Dec 07 17:39:25 ose-node1.bmeng.local systemd[1]: atomic-openshift-node.service failed.

Comment 1 Ben Bennett 2017-12-07 13:55:00 UTC
Weibin: Can you please reproduce this, thanks!

Comment 4 Meng Bo 2017-12-08 02:28:26 UTC
@Ben @weibin

The bug is quite easy to be recreated. The node start will fail directly once the env setup. 
I suspect that the recent api changes cause this. Since there are lots of api changes in the 3.8 branch.

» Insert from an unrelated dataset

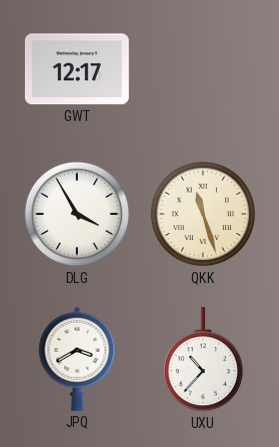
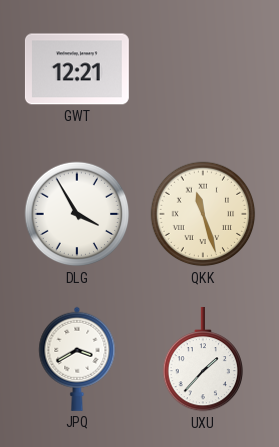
GWT: 12:17 -> 12:21
UXU: 10:37 -> 1:37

Comment 5 weiwei jiang 2017-12-08 02:30:58 UTC
FYI

# oc policy who-can list networkpolicies
Namespace: default
Verb:      list
Resource:  networkpolicies.extensions

Users:  system:admin
        system:kube-controller-manager
        system:serviceaccount:default:router
        system:serviceaccount:kube-service-catalog:default
        system:serviceaccount:kube-system:generic-garbage-collector
        system:serviceaccount:kube-system:namespace-controller
        system:serviceaccount:kube-system:resourcequota-controller
        system:serviceaccount:management-infra:management-admin
        system:serviceaccount:openshift-ansible-service-broker:asb
        system:serviceaccount:openshift-infra:template-instance-controller

Groups: system:cluster-admins
        system:cluster-readers
        system:masters
        system:nodes

# oc policy who-can list networkpolicies.networking.k8s.io
Namespace: default
Verb:      list
Resource:  networkpolicies.networking.k8s.io

Users:  system:admin
        system:kube-controller-manager
        system:serviceaccount:default:router
        system:serviceaccount:kube-system:generic-garbage-collector
        system:serviceaccount:kube-system:namespace-controller
        system:serviceaccount:kube-system:resourcequota-controller
        system:serviceaccount:management-infra:management-admin

Groups: system:cluster-admins
        system:cluster-readers
        system:masters


# openssl x509 -in /etc/origin/node/system\:node\:ip-172-18-3-251.ec2.internal.crt -noout -subject
subject= /O=system:nodes/CN=system:node:ip-172-18-3-251.ec2.internal

# openshift version 
openshift v3.8.11
kubernetes v1.8.1+0d5291c
etcd 3.2.8

Comment 7 Meng Bo 2017-12-08 02:38:27 UTC
cc @danw

Comment 8 Meng Bo 2017-12-08 03:18:27 UTC
https://github.com/openshift/origin/commit/364615da6cf024eeb3190e531c3314667d9d8caa

Seems the changes above causes the issue.

Comment 9 Dan Winship 2017-12-08 14:55:17 UTC
Fixed by https://github.com/openshift/origin/pull/17549 which should merge soon

Comment 11 Meng Bo 2018-01-03 06:29:46 UTC
Checked on v3.9.0-0.11.0.0, the node can be started normally when using networkpolicy plugin.